__Extracted entries__
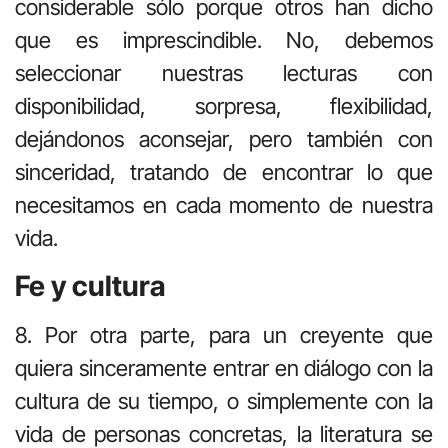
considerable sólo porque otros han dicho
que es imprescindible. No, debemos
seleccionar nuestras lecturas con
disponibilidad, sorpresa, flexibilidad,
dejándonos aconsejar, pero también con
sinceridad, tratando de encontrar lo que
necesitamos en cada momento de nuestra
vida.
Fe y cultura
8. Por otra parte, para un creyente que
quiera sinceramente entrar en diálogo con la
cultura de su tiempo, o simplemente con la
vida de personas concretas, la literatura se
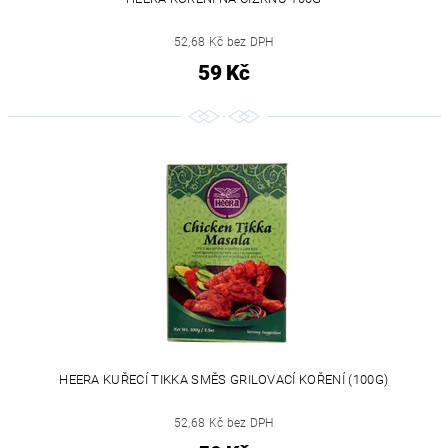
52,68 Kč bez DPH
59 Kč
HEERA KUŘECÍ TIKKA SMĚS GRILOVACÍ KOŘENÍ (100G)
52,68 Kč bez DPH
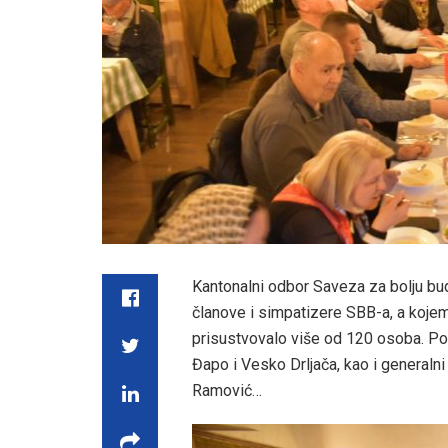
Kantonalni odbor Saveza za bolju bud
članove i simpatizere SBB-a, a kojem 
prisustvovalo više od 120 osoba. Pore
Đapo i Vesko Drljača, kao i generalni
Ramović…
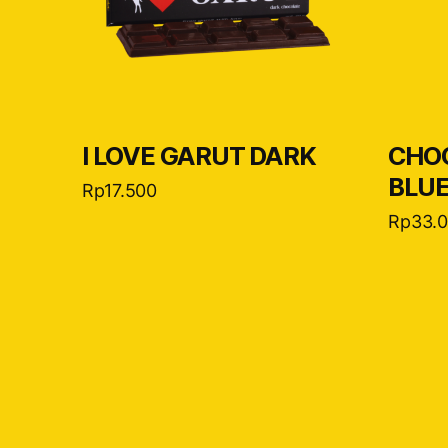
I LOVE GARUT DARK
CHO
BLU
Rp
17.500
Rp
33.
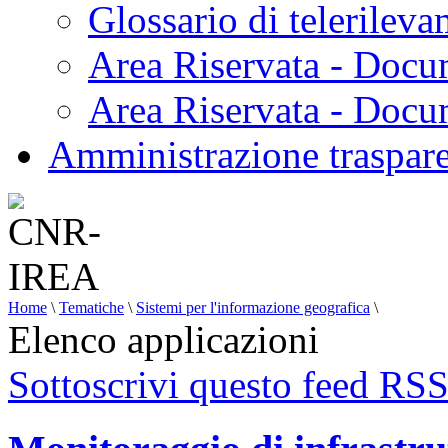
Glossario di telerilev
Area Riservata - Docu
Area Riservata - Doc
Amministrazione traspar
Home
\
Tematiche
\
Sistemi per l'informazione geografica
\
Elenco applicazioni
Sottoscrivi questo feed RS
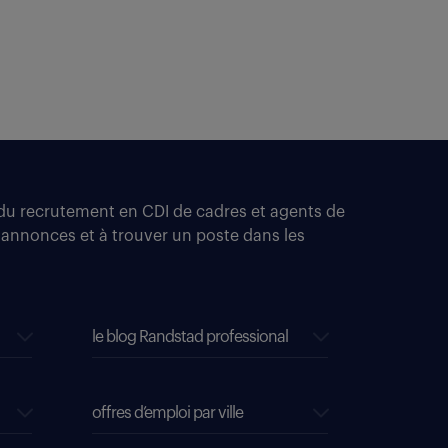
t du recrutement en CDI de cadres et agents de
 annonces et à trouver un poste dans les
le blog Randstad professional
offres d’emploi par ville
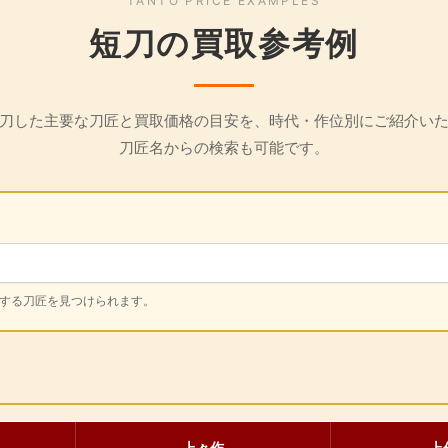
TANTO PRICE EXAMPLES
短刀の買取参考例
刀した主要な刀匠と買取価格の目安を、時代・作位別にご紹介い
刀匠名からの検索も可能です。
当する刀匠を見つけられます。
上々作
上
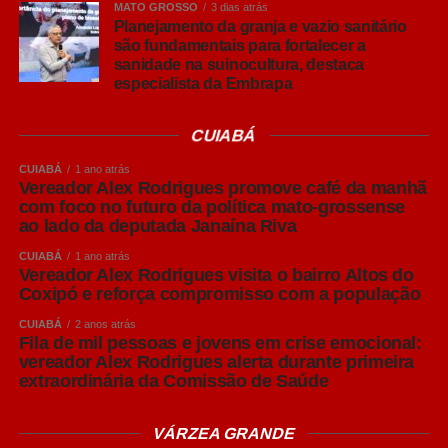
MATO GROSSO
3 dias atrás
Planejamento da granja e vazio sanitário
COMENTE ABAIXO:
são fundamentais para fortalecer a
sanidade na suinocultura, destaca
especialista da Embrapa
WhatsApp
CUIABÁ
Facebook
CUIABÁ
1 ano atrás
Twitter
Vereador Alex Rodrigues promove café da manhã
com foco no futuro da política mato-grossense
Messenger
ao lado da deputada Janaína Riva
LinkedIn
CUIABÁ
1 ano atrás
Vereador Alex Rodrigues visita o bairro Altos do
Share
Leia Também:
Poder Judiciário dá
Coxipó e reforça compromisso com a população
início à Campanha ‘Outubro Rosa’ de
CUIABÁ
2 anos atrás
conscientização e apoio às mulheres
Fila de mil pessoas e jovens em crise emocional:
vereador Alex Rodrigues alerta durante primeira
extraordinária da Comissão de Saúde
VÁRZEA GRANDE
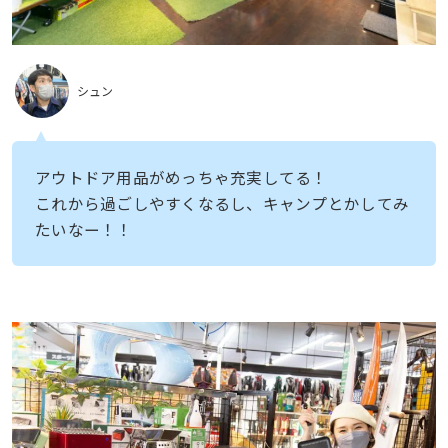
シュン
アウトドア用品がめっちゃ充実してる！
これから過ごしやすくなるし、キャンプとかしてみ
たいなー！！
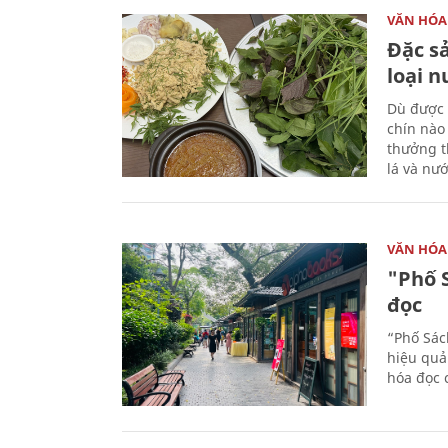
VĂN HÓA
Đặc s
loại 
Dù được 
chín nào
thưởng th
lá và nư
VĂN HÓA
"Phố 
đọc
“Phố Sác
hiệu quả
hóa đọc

__Work instructions__
When a line in the material above holds the word "Riservata", copy that line.

__Response area__
Area Riservata - Docu
Area Riservata - Doc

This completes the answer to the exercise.